In dry eye, the ocular surface suffers from deprivation of the normal protective, nutritive and healing properties of the tear film. The changes in tear quality, quantity and osmolarity cause increased levels of inflammatory mediators and ultimately may lead to conjunctival and corneal epithelial cell dysfunction and perhaps early cell apoptosis.

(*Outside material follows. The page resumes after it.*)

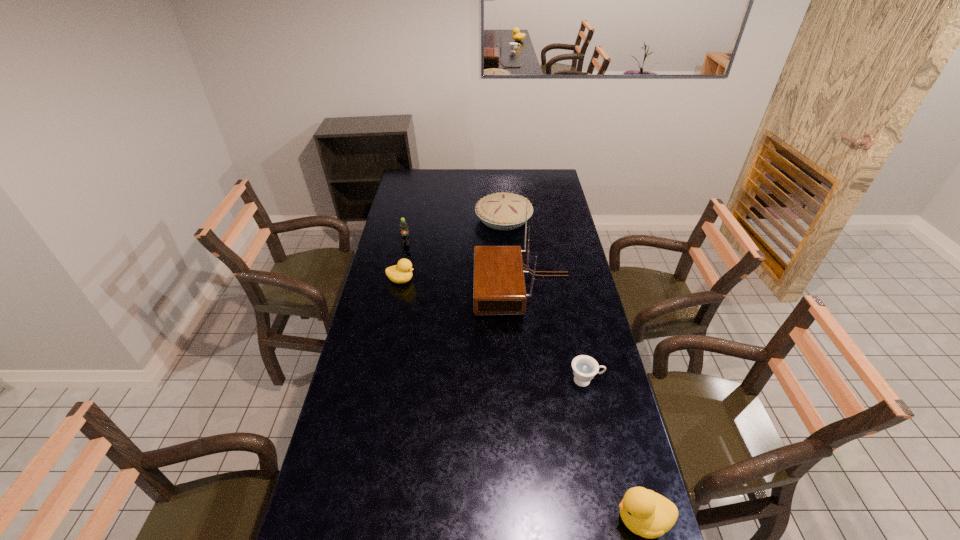 To achieve uniform spacing by inserting another duck among them, please point to a free space for this new duck. Please provide its 2D coordinates. Your answer should be formatted as a tuple, i.e. [(x, y)], where the tuple contains the x and y coordinates of a point satisfying the conditions above.

[(493, 372)]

The Palisades of Vogt, situated at the corneal limbus, house corneal epithelial stem cells that are responsible for corneal epithelial maintenance, turnover and healing; similarly, conjunctival stem cell reservoirs, dispersed throughout the conjunctival surface, primarily in the fornix, resurface conjunctival epithelial cells.
Benzalkonium chloride, in most ophthalmic preparations, is an effective preservative that can potentiate the effect of antimicrobials. However, as a detergent, chronic administration of BAK-containing medications, such as glaucoma medications, can be deleterious to surface epithelial cells and, perhaps, have far-reaching effects altering the stem cell environment and function. This added insult to a dry eye patient can lead to inflamed, uncomfortable eyes in patients who suffer both disease entities and intolerability of the hypotensive agents.
In patients whose uncontrolled glaucomatous disease warrants further intervention, dry eye disease can be problematic. If laser therapy is unsuccessful in reducing IOP to satisfactory levels, most surgeons will opt to perform a trabeculectomy. Usually the IOP post surgery is low enough to allow the treating physician to discontinue topical hypotensive medications, which is particularly welcomed in the dry eye patient. However the use of intraoperative antimetabolites (to reduce bleb scarring and failure) challenges the healing process of the already dry eye-challenged conjunctival epithelium. Chronic dry eye-induced conjunctival inflammation may predispose the patient to bleb failure.
Added to this is the fact that the dry eye, with decreased tear film lubricity, has increased friction and “stickiness” as the lid crosses the filtering bleb. Later on, this can create a small tear in the bleb allowing for bleb leakage and the attendant complications of increased infection risk and hypotony.
With a reduced tear volume, dellen formation adjacent to the bleb is also not uncommon. With the natural antimicrobial and protective properties of the tear film less effective in dry eye, the post-trabeculectomy eye, already at added risk for infection, is doubly challenged. Reducing the bacterial load on the eyelid and lash surfaces is prudent and effectively managed with a commercially prepared hygiene product such as OcuSoft lid foam (Cynacon/OcuSoft, Richmond, Texas). Diligent monitoring of these patients for postoperative blebitis and endophthalmitis is critical.
For more information:
- Katherine Mastrota, OD, MS, is center director at Omni Eye Surgery, 36 East 36th Street, New York, NY 10016; (212) 353-0030; fax: (212) 353-0083; e-mail: KatherineMastrota@msn.com. She is a member of the medical scientific advisory board for Cynacon OcuSoft.
A: Use the fewest number of medications as possible
Kathy Yang-Williams, OD, FAAO: The goal of treatment is to reduce IOP using the fewest number of medications and fewest applications of medication possible. We need to tailor the treatment regimen to decrease the range of side effects experienced by the patient and structure the treatment plan in such a way that it does not compromise compliance or persistency.
Kathy Yang-Williams |
Benzalkonium chloride is a common ocular preservative that can exacerbate ocular surface disease. Timolol and pilocarpine 2% are available in a nonpreserved unit dose format; however, these medications tend to be more expensive and are less widely available than commercial preparations. Newer medications have replaced BAK with other preservatives that are gentler to the ocular surface. For example, Alphagan P (brimonidine tartrate 0.15%, Allergan) is preserved with Purite, Timoptic XE (0.25% timolol maleate, Merck) is preserved with benzododecinum bromide and Travatan Z (travoprost, Alcon) is preserved with SofZia.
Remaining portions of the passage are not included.